For practical implementation, the findings suggest that LLM-based simplification can be a valuable tool for improving information accessibility on the web. Potential deployment strategies include:

  • User-Triggered Simplification: Users could highlight text they find difficult and request a simplified version on demand. This requires a fast simplification model, which is why using a model like Gemini 1.5 Flash is a practical consideration.
  • Automated Background Simplification: A system could potentially identify challenging sections of text and pre-generate simplified versions, perhaps personalized to the user's likely reading level, to minimize perceived latency. This approach requires more computation but offers a smoother user experience.

The paper emphasizes that the automated prompt refinement system is generalizable and could be applied to developing other LLM capabilities.
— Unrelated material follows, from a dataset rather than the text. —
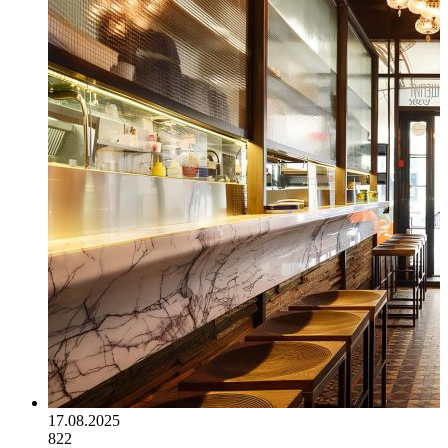
17.08.2025
822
The trade-off in deployment lies between the computational cost of pre-processing (automated) and the responsiveness required for on-demand simplification (user-triggered).

Limitations noted include the paper population (general survey takers potentially less motivated than real-world users seeking information), the potential for simplification errors to introduce inaccuracies (though the goal is minimally lossy), and the nature of MCQs potentially not capturing the full depth of understanding. Future work could explore these aspects, including evaluating impact on motivated users and using alternative assessment methods. Retrieval augmentation could also be incorporated to handle novel or rapidly changing information.

In summary, this research provides a validated method for building and evaluating LLM-based text simplification systems, demonstrating significant practical gains in comprehension and perceived ease, particularly for technical content, paving the way for improved information accessibility online.